Protect yourself with a mutual nondisclosure agreement

The short answer would be you need to have a mutual nondisclosure agreement (NDA) that goes between you and anyone you may discuss your ideas with. The mutual portion of this is important to understand, such that I have been in the position where I am consulting for a startup, and they bring me in to pitch or work out a product with them. I will agree, and they will send me a one-sided NDA that is only protecting them. I think it is important to make sure those are converted to a mutual NDA. Many times, a consultant will be working on his own ideas and can have valuable input to help that company. You do not want to give up that right, but you want to make sure that the NDA covers both the company and the consultant to cover the ideas he has already worked on. I have been the beneficiary of this where I have signed a mutual NDA, consulted with a company and gave them some ideas that were new and novel. Weeks later, I received a licensing agreement for the ideas I pitched. It opened my eyes; it was a nice thing for the company to have done to honor the mutual NDA, but I was not aware of the intricacies and turned out to be lucky in that respect. It could have easily gone the other way.

William F. Wiley

Second, I think having a close circle of friends you can discuss ideas with is important. Trust often is a powerful aspect that can be used. Many times, I will have a close circle of friends that I can share ideas with and not necessarily have them sign an NDA for every idea. We are a small community, trust goes a long way, so if you burn a bridge, people will remember that. A close circle of friends will respect that trust and give you valuable input. They can help you hone that idea for pitching to a company or for going to the next step of designing an NDA.

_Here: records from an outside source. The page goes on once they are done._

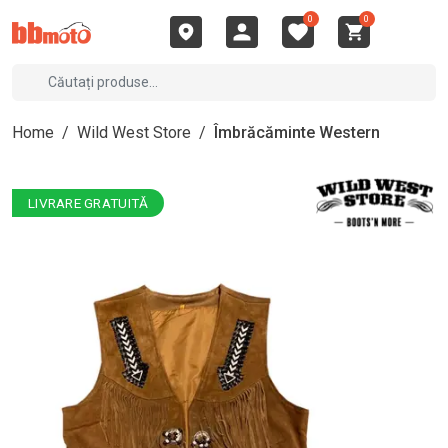
0
0
Home
/
Wild West Store
/
Îmbrăcăminte Western
LIVRARE GRATUITĂ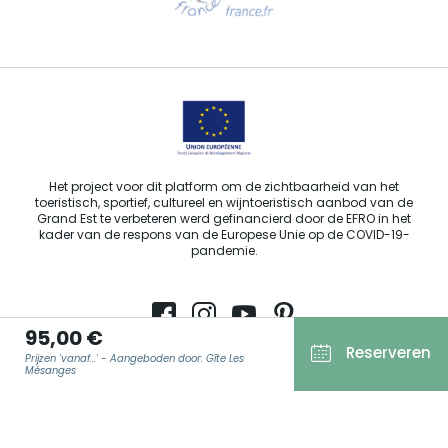
Stuur ons een e-mail
Het project voor dit platform om de zichtbaarheid van het
toeristisch, sportief, cultureel en wijntoeristisch aanbod van de
Grand Est te verbeteren werd gefinancierd door de EFRO in het
kader van de respons van de Europese Unie op de COVID-19-
pandemie.
95,00 €
Reserveren
Agence Régionale du Tourisme Grand Est ©2026 - Alle rechten
Prijzen 'vanaf...' - Aangeboden door: Gîte Les
Mésanges
voorbehouden.
Algemene gebruiksvoorwaarden
Wettelijke vermeldingen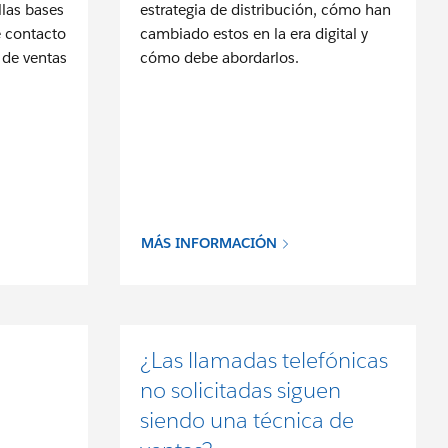
llas bases
estrategia de distribución, cómo han
e contacto
cambiado estos en la era digital y
 de ventas
cómo debe abordarlos.
MÁS INFORMACIÓN
¿Las llamadas telefónicas
no solicitadas siguen
siendo una técnica de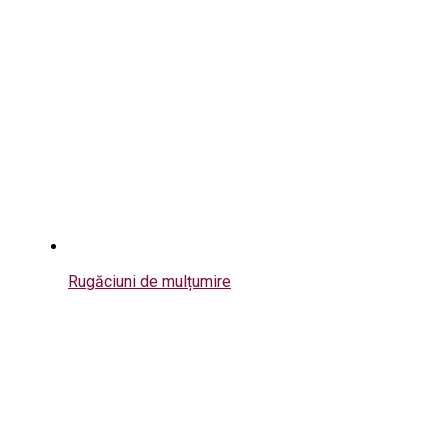
Rugăciuni de mulțumire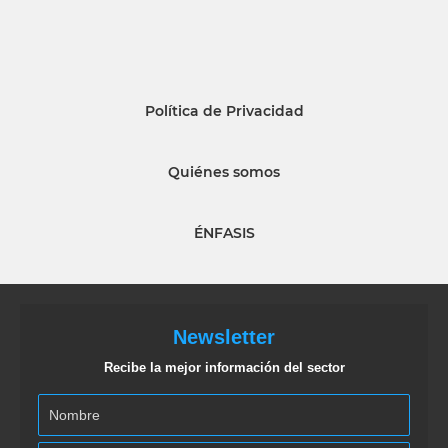
Política de Privacidad
Quiénes somos
ÉNFASIS
Newsletter
Recibe la mejor información del sector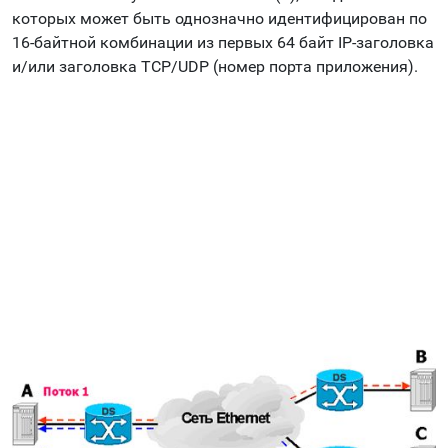
которых может быть однозначно идентифицирован по
16-байтной комбинации из первых 64 байт IP-заголовка
и/или заголовка TCP/UDP (номер порта приложения).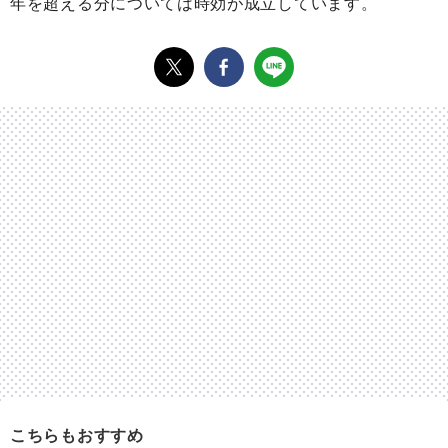
年を超える分については時効が成立しています。
こちらもおすすめ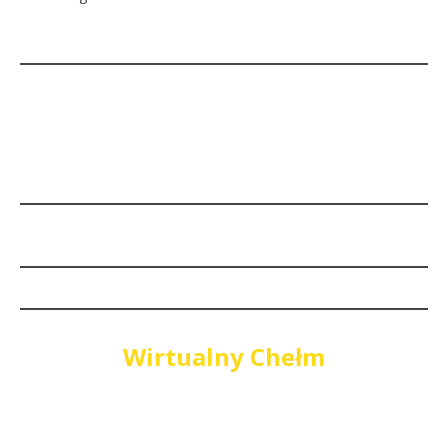
Wirtualny Chełm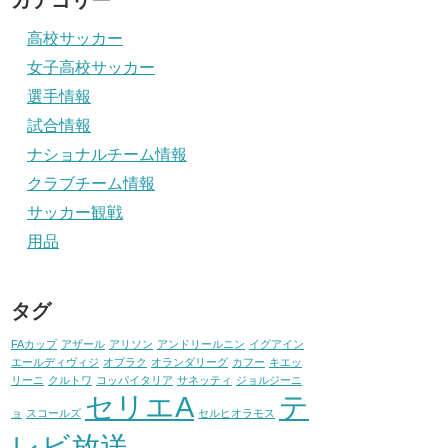
カテゴリー
高校サッカー
女子高校サッカー
選手情報
試合情報
ナショナルチーム情報
クラブチーム情報
サッカー観戦
用品
タグ
FAカップ
アザール
アリソン
アンドリールニン
イグアイン
エールディヴィジ
オブラク
オランダリーグ
カフー
キエッ
リーニ
クルトワ
コッパイタリア
サネッティ
ジョルジーニ
セリエA
テ
ョ
スコールズ
セルヒオラモス
レビ放送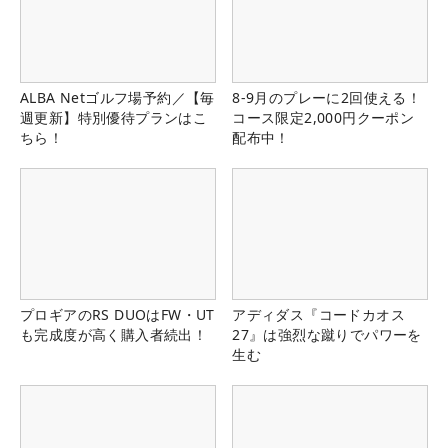
ALBA Netゴルフ場予約／【毎
8-9月のプレーに2回使える！
週更新】特別優待プランはこ
コース限定2,000円クーポン
ちら！
配布中！
プロギアのRS DUOはFW・UT
アディダス『コードカオス
も完成度が高く購入者続出！
27』は強烈な蹴りでパワーを
生む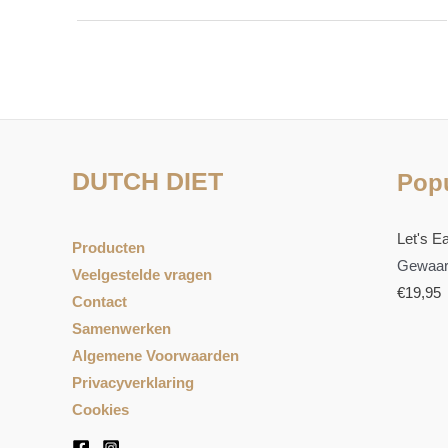
DUTCH DIET
Popu
Let's Ea
Producten
Gewaar
Veelgestelde vragen
€
19,95
Contact
Samenwerken
Algemene Voorwaarden
Privacyverklaring
Cookies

I am also a believer in sharing ideas freely if you are not going to pursue them yourself. I am open with thoughts and ideas, and if I do not have time to pursue them or if I am not going to run with it, I will pitch it out to someone else. By pitching some ideas to a company or a colleague, you could be brought back in on an advisory board or connected somehow. There are financial rewards, but just having something come to fruition is a reward in and of itself.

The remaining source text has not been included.